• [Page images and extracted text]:

========================================

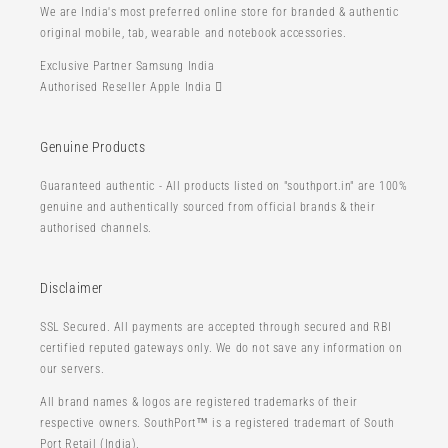
We are India's most preferred online store for branded & authentic
original mobile, tab, wearable and notebook accessories.
Exclusive Partner Samsung India
Authorised Reseller Apple India 
Genuine Products
Guaranteed authentic - All products listed on "southport.in" are 100%
genuine and authentically sourced from official brands & their
authorised channels.
Disclaimer
SSL Secured. All payments are accepted through secured and RBI
certified reputed gateways only. We do not save any information on
our servers.
All brand names & logos are registered trademarks of their
respective owners. SouthPort™ is a registered trademart of South
Port Retail (India).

========================================

• [What you need to do]:
Give back exactly the lines from the top of the records to the line containing "Genuine Products", both included, and no pictures.

• [Written solution]:
We are India's most preferred online store for branded & authentic
original mobile, tab, wearable and notebook accessories.
Exclusive Partner Samsung India
Authorised Reseller Apple India 
Genuine Products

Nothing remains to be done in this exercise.